Saved data entries
>>

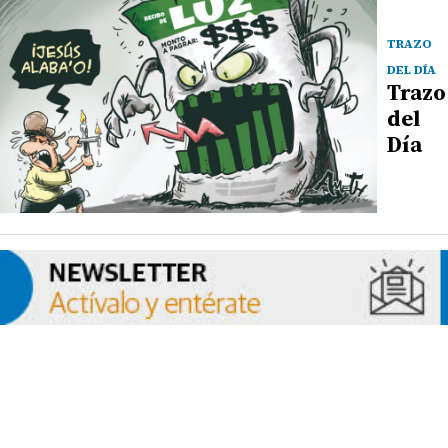
TRAZO
DEL DÍA
Trazo
del
Día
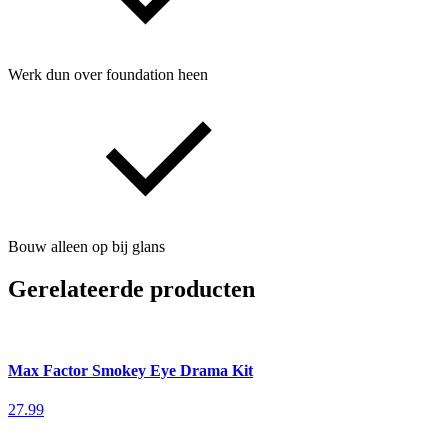
Werk dun over foundation heen
Bouw alleen op bij glans
Gerelateerde producten
Max Factor Smokey Eye Drama Kit
27.99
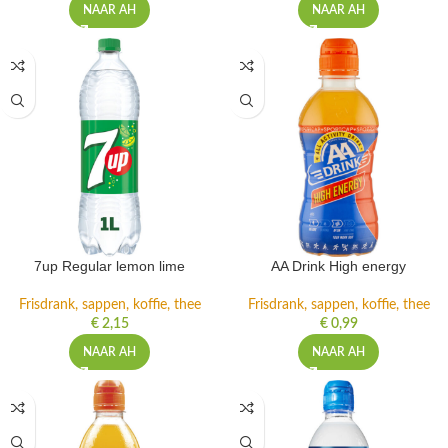
NAAR AH
NAAR AH
7up Regular lemon lime
AA Drink High energy
Frisdrank, sappen, koffie, thee
Frisdrank, sappen, koffie, thee
€
2,15
€
0,99
NAAR AH
NAAR AH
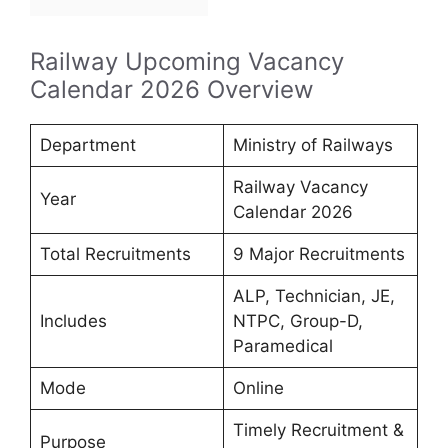
Railway Upcoming Vacancy
Calendar 2026 Overview
Department
Ministry of Railways
Railway Vacancy
Year
Calendar 2026
Total Recruitments
9 Major Recruitments
ALP, Technician, JE,
Includes
NTPC, Group-D,
Paramedical
Mode
Online
Timely Recruitment &
Purpose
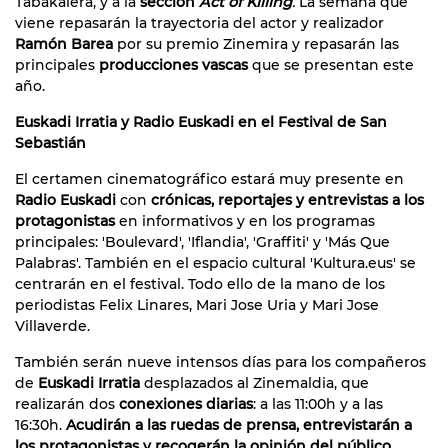
Tabakalera, y a la
sección
Act of Killing
.
La semana que
viene repasarán la trayectoria del actor y realizador
Ramón Barea
por su premio Zinemira y repasarán las
principales
producciones vascas
que se presentan este
año.
Euskadi Irratia y Radio Euskadi en el Festival de San
Sebastián
El certamen cinematográfico estará muy presente en
Radio Euskadi
con
crónicas, reportajes y entrevistas a los
protagonistas
en informativos y en los programas
principales: 'Boulevard', 'Iflandia', 'Graffiti' y 'Más Que
Palabras'. También en el espacio cultural 'Kultura.eus' se
centrarán en el festival. Todo ello de la mano de los
periodistas Felix Linares, Mari Jose Uria y Mari Jose
Villaverde.
También serán nueve intensos días para los compañeros
de
Euskadi Irratia
desplazados al Zinemaldia, que
realizarán dos
conexiones diarias
: a las 11:00h y a las
16:30h.
Acudirán a las ruedas de prensa, entrevistarán a
los protagonistas y recogerán la opinión del público
.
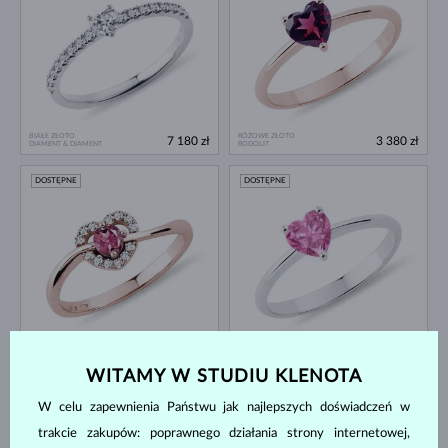
BIAŁE ZŁOTO
RÓŻOWE ZŁOTO
7 180 zł
3 380 zł
DIAMENT & DIAMENT
RODOLIT
DOSTĘPNE
DOSTĘPNE
RÓŻOWE ZŁOTO
BIAŁE ZŁOTO
5 780 zł
5 180 zł
RÓŻOWY TURMALIN & DIAMENT
RÓŻOWY SZAFIR
WITAMY W STUDIU KLENOTA
DOSTĘPNE
DOSTĘPNE
W celu zapewnienia Państwu jak najlepszych doświadczeń w
trakcie zakupów: poprawnego działania strony internetowej,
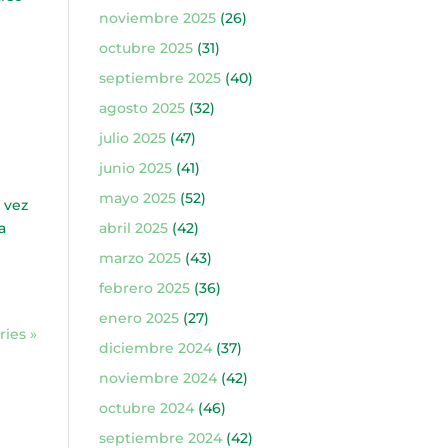
noviembre 2025
(26)
octubre 2025
(31)
septiembre 2025
(40)
agosto 2025
(32)
julio 2025
(47)
junio 2025
(41)
mayo 2025
(52)
 vez
a
abril 2025
(42)
marzo 2025
(43)
febrero 2025
(36)
enero 2025
(27)
ries »
diciembre 2024
(37)
noviembre 2024
(42)
octubre 2024
(46)
septiembre 2024
(42)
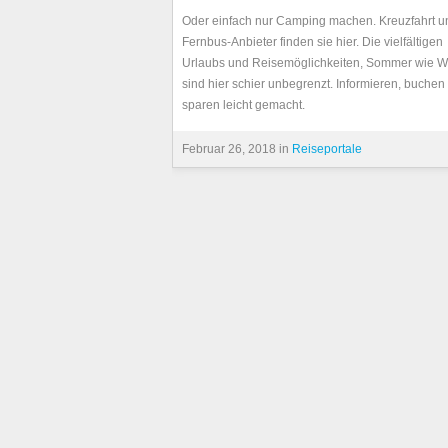
Oder einfach nur Camping machen. Kreuzfahrt u
Fernbus-Anbieter finden sie hier. Die vielfältigen
Urlaubs und Reisemöglichkeiten, Sommer wie Wi
sind hier schier unbegrenzt. Informieren, buchen
sparen leicht gemacht.
Februar 26, 2018 in
Reiseportale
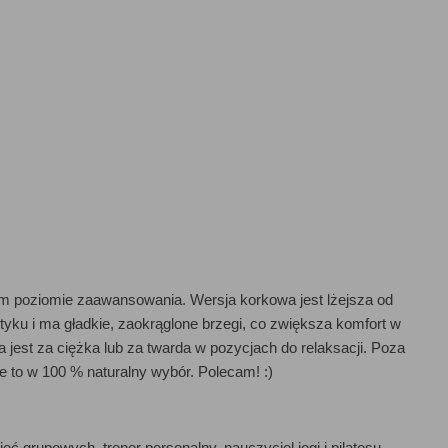
dym poziomie zaawansowania. Wersja korkowa jest lżejsza od
otyku i ma gładkie, zaokrąglone brzegi, co zwiększa komfort w
jest za ciężka lub za twarda w pozycjach do relaksacji. Poza
 to w 100 % naturalny wybór. Polecam! :)
ć grupowych, trener personalny, nauczyciel jogi i pilatesu,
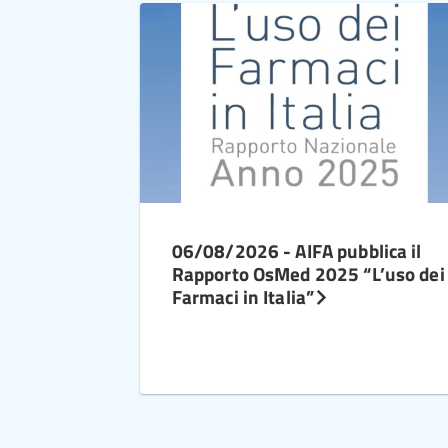
06/08/2026 - AIFA pubblica il
Rapporto OsMed 2025 “L’uso dei
Farmaci in Italia”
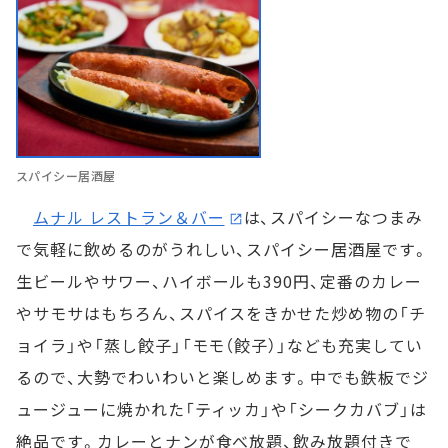
スパイシー居酒屋
ムナル レストラン＆バー
は、スパイシーなつまみ
で気軽に飲めるのがうれしい、スパイシー居酒屋です。
生ビールやサワー、ハイボールも390円、定番のカレー
やサモサはもちろん、スパイスをきかせた炒め物の「チ
ョイラ」や「蒸し餃子」「モモ（餃子）」なども充実してい
るので、大勢でわいわいと楽しめます。中でも鉄板でジ
ュージューに焼かれた「ティッカ」や「シークカバブ」は
絶品です。カレーとナンが食べ放題、飲み放題付きで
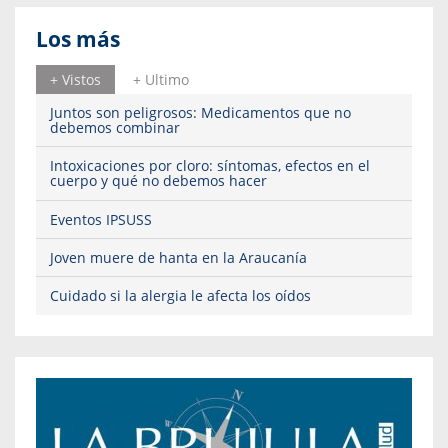
Los más
+ Vistos
+ Ultimo
Juntos son peligrosos: Medicamentos que no
debemos combinar
Intoxicaciones por cloro: síntomas, efectos en el
cuerpo y qué no debemos hacer
Eventos IPSUSS
Joven muere de hanta en la Araucanía
Cuidado si la alergia le afecta los oídos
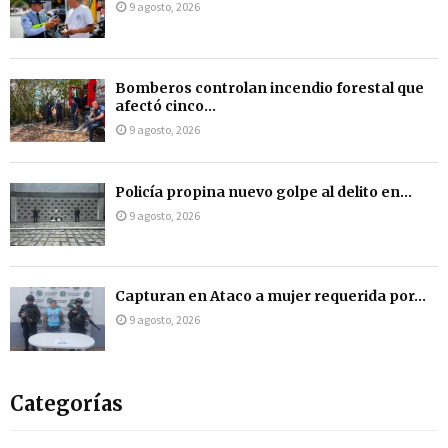
9 agosto, 2026
Bomberos controlan incendio forestal que
afectó cinco...
9 agosto, 2026
Policía propina nuevo golpe al delito en...
9 agosto, 2026
Capturan en Ataco a mujer requerida por...
9 agosto, 2026
Categorías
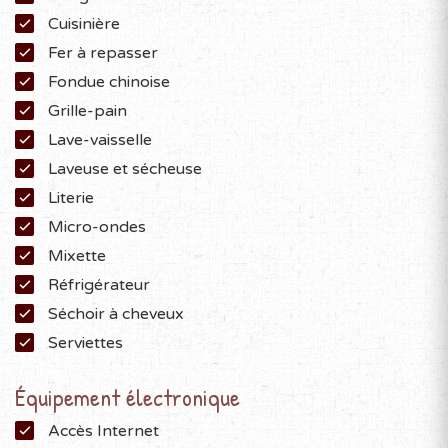
Cuisinière
Fer à repasser
Fondue chinoise
Grille-pain
Lave-vaisselle
Laveuse et sécheuse
Literie
Micro-ondes
Mixette
Réfrigérateur
Séchoir à cheveux
Serviettes
Équipement électronique
Accès Internet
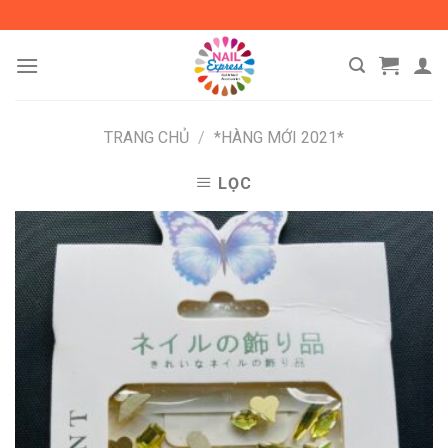
Skip
to
content
TRANG CHỦ
/
*HÀNG MỚI 2021*
LỌC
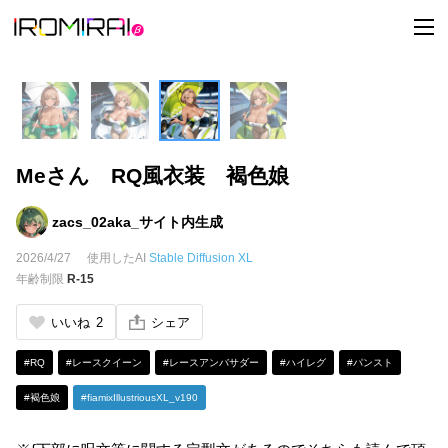
t
o
g
g
l
e
n
a
v
i
Meさん RQ風衣装 褐色娘
g
a
t
i
zacs_02aka_サイト内生成
o
n
2026/4/27
使用したAI
Stable Diffusion XL
年齢制限
R-15
いいね
2
シェア
#RQ
#レースクイーン
#レースアンバサダー
#ハイレグ
#パンスト
#褐色娘
#fiamixIllustriousXL_v190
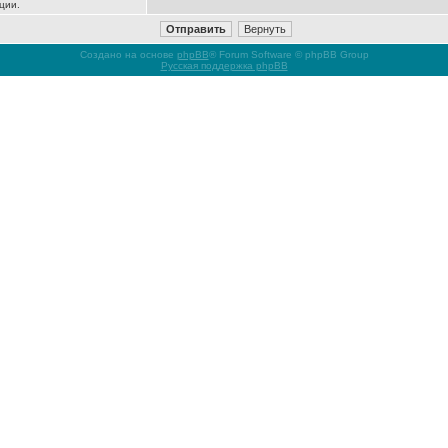
ции.
Создано на основе
phpBB
® Forum Software © phpBB Group
Русская поддержка phpBB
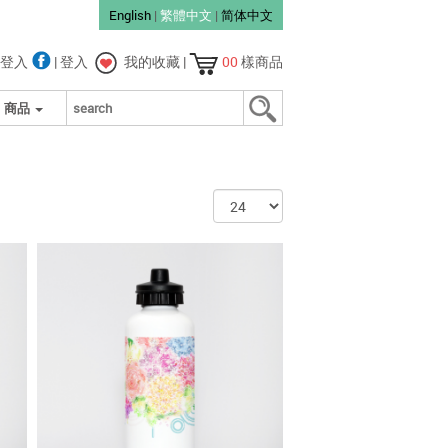
English
|
繁體中文
|
简体中文
登入
|
登入
我的收藏
|
00
樣商品
商品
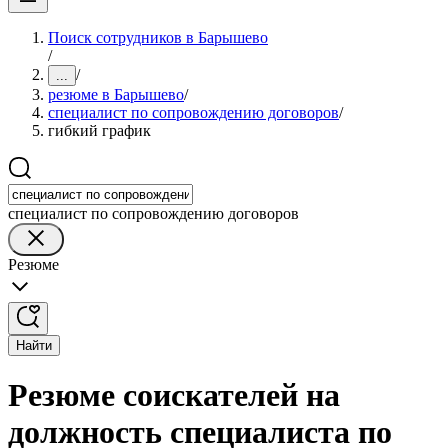
Поиск сотрудников в Барышево
/
/
...
резюме в Барышево
/
специалист по сопровождению договоров
/
гибкий график
специалист по сопровождению договоров
Резюме
Найти
Резюме соискателей на
должность специалиста по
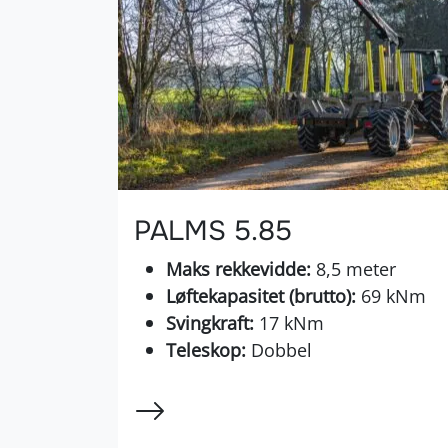
PALMS 5.85
Maks rekkevidde:
8,5 meter
Løftekapasitet (brutto):
69 kNm
Svingkraft:
17 kNm
Teleskop:
Dobbel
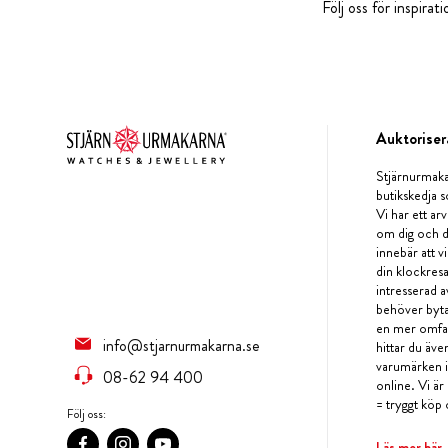
Följ oss för inspira
Auktoriser
Stjärnurmaka
butikskedja s
Vi har ett arv
om dig och d
innebär att v
din klockres
intresserad a
behöver byta 
en mer omfat
info@stjarnurmakarna.se
hittar du äv
varumärken i 
08-62 94 400
online. Vi är
= tryggt köp 
Följ oss:
Läs mer här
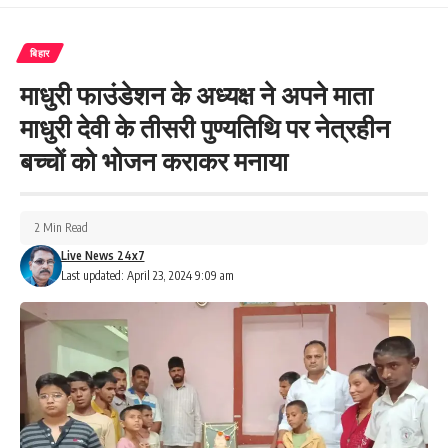
बिहार
माधुरी फाउंडेशन के अध्यक्ष ने अपने माता
माधुरी देवी के तीसरी पुण्यतिथि पर नेत्रहीन
बच्चों को भोजन कराकर मनाया
2 Min Read
Live News 24x7
Last updated: April 23, 2024 9:09 am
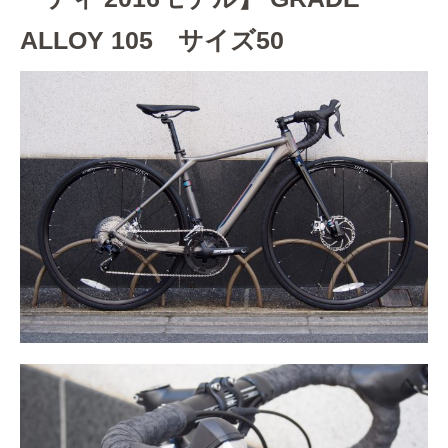
ALLOY 105 サイズ50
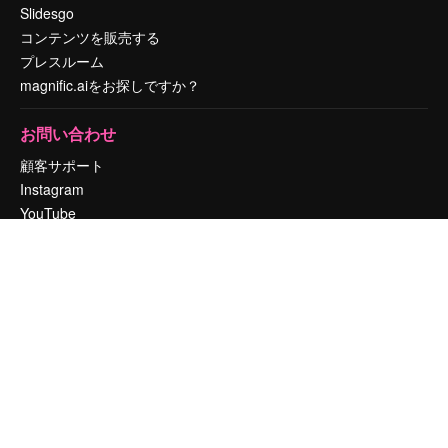
Slidesgo
コンテンツを販売する
プレスルーム
magnific.aiをお探しですか？
お問い合わせ
顧客サポート
Instagram
YouTube
LinkedIn
TikTok
Discord
X
Reddit
Copyright © 2010-
2026
Freepik Company S.L.U.
無断複写・転載を禁じま
す
.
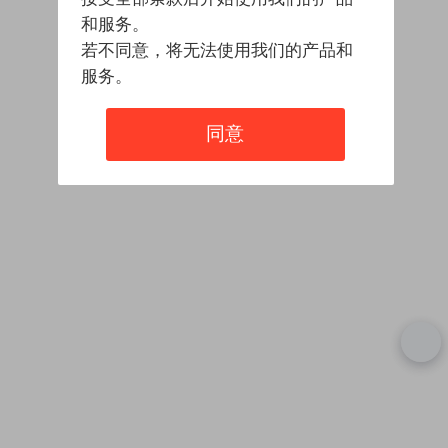
和服务。
若不同意，将无法使用我们的产品和
服务。
同意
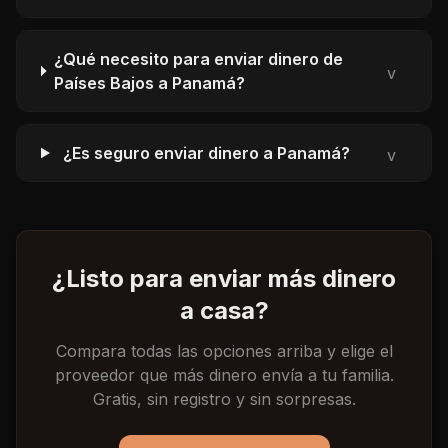
¿Qué necesito para enviar dinero de
v
Países Bajos a Panamá?
¿Es seguro enviar dinero a Panamá?
v
¿Listo para enviar más dinero
a casa?
Compara todas las opciones arriba y elige el
proveedor que más dinero envía a tu familia.
Gratis, sin registro y sin sorpresas.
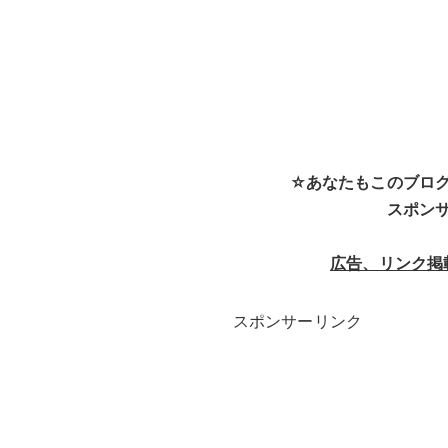
☆あなたもこのブロ
スポン
広告、リンク掲
スポンサーリンク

<<

» **About this exercise**:
Copy the lines above exactly and exclude every image.

» **Solution for this task**:
TRAZO
DEL DÍA
Trazo
del
Día
Werk dun over foundation heen
Bouw alleen op bij glans
Gerelateerde producten
Max Factor Smokey Eye Drama Kit
27.99
NAAR AH
NAAR AH
7up Regular lemon lime
AA Drink High energy
Frisdrank, sappen, koffie, thee
Frisdrank, sappen, koffie, thee
€
2,15
€
0,99
NAAR AH
NAAR AH
Railway Upcoming Vacancy
Calendar 2026 Overview
Department
Ministry of Railways
Railway Vacancy
Year
Calendar 2026
Total Recruitments
9 Major Recruitments
ALP, Technician, JE,
Includes
NTPC, Group-D,
Paramedical
Mode
Online
Timely Recruitment &
Purpose
Tabakalera, y a la
sección
Act of Killing
.
La semana que
viene repasarán la trayectoria del actor y realizador
Ramón Barea
por su premio Zinemira y repasarán las
principales
producciones vascas
que se presentan este
año.
Euskadi Irratia y Radio Euskadi en el Festival de San
Sebastián
El certamen cinematográfico estará muy presente en
Radio Euskadi
con
crónicas, reportajes y entrevistas a los
protagonistas
en informativos y en los programas
principales: 'Boulevard', 'Iflandia', 'Graffiti' y 'Más Que
Palabras'. También en el espacio cultural 'Kultura.eus' se
centrarán en el festival. Todo ello de la mano de los
periodistas Felix Linares, Mari Jose Uria y Mari Jose
Villaverde.
También serán nueve intensos días para los compañeros
de
Euskadi Irratia
desplazados al Zinemaldia, que
realizarán dos
conexiones diarias
: a las 11:00h y a las
16:30h.
Acudirán a las ruedas de prensa, entrevistarán a
los protagonistas y recogerán la opinión del público
.
BIAŁE ZŁOTO
RÓŻOWE ZŁOTO
7 180 zł
3 380 zł
DIAMENT & DIAMENT
RODOLIT
DOSTĘPNE
DOSTĘPNE
RÓŻOWE ZŁOTO
BIAŁE ZŁOTO
5 780 zł
5 180 zł
RÓŻOWY TURMALIN & DIAMENT
RÓŻOWY SZAFIR
WITAMY W STUDIU KLENOTA
DOSTĘPNE
DOSTĘPNE
W celu zapewnienia Państwu jak najlepszych doświadczeń w
trakcie zakupów: poprawnego działania strony internetowej,
noviembre 2025
(26)
octubre 2025
(31)
septiembre 2025
(40)
agosto 2025
(32)
julio 2025
(47)
junio 2025
(41)
mayo 2025
(52)
 vez
a
abril 2025
(42)
marzo 2025
(43)
febrero 2025
(36)
enero 2025
(27)
ries »
diciembre 2024
(37)
noviembre 2024
(42)
octubre 2024
(46)
septiembre 2024
(42)
Oder einfach nur Camping machen. Kreuzfahrt u
Fernbus-Anbieter finden sie hier. Die vielfältigen
Urlaubs und Reisemöglichkeiten, Sommer wie Wi
sind hier schier unbegrenzt. Informieren, buchen
sparen leicht gemacht.
Februar 26, 2018 in
Reiseportale
dym poziomie zaawansowania. Wersja korkowa jest lżejsza od
otyku i ma gładkie, zaokrąglone brzegi, co zwiększa komfort w
jest za ciężka lub za twarda w pozycjach do relaksacji. Poza
 to w 100 % naturalny wybór. Polecam! :)
ć grupowych, trener personalny, nauczyciel jogi i pilatesu,
06/08/2026 - AIFA pubblica il
Rapporto OsMed 2025 “L’uso dei
Farmaci in Italia”
スパイシー居酒屋
ムナル レストラン＆バー
は、スパイシーなつまみ
で気軽に飲めるのがうれしい、スパイシー居酒屋です。
生ビールやサワー、ハイボールも390円、定番のカレー
やサモサはもちろん、スパイスをきかせた炒め物の「チ
ョイラ」や「蒸し餃子」「モモ（餃子）」なども充実してい
るので、大勢でわいわいと楽しめます。中でも鉄板でジ
ュージューに焼かれた「ティッカ」や「シークカバブ」は
絶品です。カレーとナンが食べ放題、飲み放題付きで
Los más
+ Vistos
+ Ultimo
Juntos son peligrosos: Medicamentos que no
debemos combinar
Intoxicaciones por cloro: síntomas, efectos en el
cuerpo y qué no debemos hacer
Eventos IPSUSS
Joven muere de hanta en la Araucanía
Cuidado si la alergia le afecta los oídos
9 agosto, 2026
Bomberos controlan incendio forestal que
afectó cinco...
9 agosto, 2026
Policía propina nuevo golpe al delito en...
9 agosto, 2026
Capturan en Ataco a mujer requerida por...
9 agosto, 2026
Categorías
Cuisinière
Fer à repasser
Fondue chinoise
Grille-pain
Lave-vaisselle
Laveuse et sécheuse
Literie
Micro-ondes
Mixette
Réfrigérateur
Séchoir à cheveux
Serviettes
Équipement électronique
Accès Internet
Skip
to
content
TRANG CHỦ
/
*HÀNG MỚI 2021*
LỌC
t
o
g
g
l
e
n
a
v
i
Meさん RQ風衣装 褐色娘
g
a
t
i
zacs_02aka_サイト内生成
o
n
2026/4/27
使用したAI
Stable Diffusion XL
年齢制限
R-15
いいね
2
シェア
#RQ
#レースクイーン
#レースアンバサダー
#ハイレグ
#パンスト
#褐色娘
#fiamixIllustriousXL_v190
ции.
Создано на основе
phpBB
® Forum Software © phpBB Group
Русская поддержка phpBB
English
|
繁體中文
|
简体中文
登入
|
登入
我的收藏
|
00
樣商品
商品
Поиск сотрудников в Барышево
/
/
...
резюме в Барышево
/
специалист по сопровождению договоров
/
гибкий график
специалист по сопровождению договоров
Резюме
Найти
Резюме соискателей на
должность специалиста по
PALMS 5.85
Maks rekkevidde:
8,5 meter
Løftekapasitet (brutto):
69 kNm
Svingkraft:
17 kNm
Teleskop:
Dobbel
Följ oss för inspira
Auktoriser
Stjärnurmaka
butikskedja s
Vi har ett arv
om dig och d
innebär att v
din klockres
intresserad a
behöver byta 
en mer omfat
info@stjarnurmakarna.se
hittar du äv
varumärken i 
08-62 94 400
online. Vi är
= tryggt köp 
Följ oss:
Läs mer här
बिहार
माधुरी फाउंडेशन के अध्यक्ष ने अपने माता
माधुरी देवी के तीसरी पुण्यतिथि पर नेत्रहीन
बच्चों को भोजन कराकर मनाया
2 Min Read
Live News 24x7
Last updated: April 23, 2024 9:09 am
ALLOY 105 サイズ50
Slidesgo
コンテンツを販売する
プレスルーム
magnific.aiをお探しですか？
お問い合わせ
顧客サポート
Instagram
YouTube
LinkedIn
TikTok
Discord
X
Reddit
Copyright © 2010-
2026
Freepik Company S.L.U.
無断複写・転載を禁じま
す
.
和服务。
若不同意，将无法使用我们的产品和
服务。
同意
¿Qué necesito para enviar dinero de
v
Países Bajos a Panamá?
¿Es seguro enviar dinero a Panamá?
v
¿Listo para enviar más dinero
a casa?
Compara todas las opciones arriba y elige el
proveedor que más dinero envía a tu familia.
Gratis, sin registro y sin sorpresas.
☆あなたもこのブロ
スポン
広告、リンク掲
スポンサーリンク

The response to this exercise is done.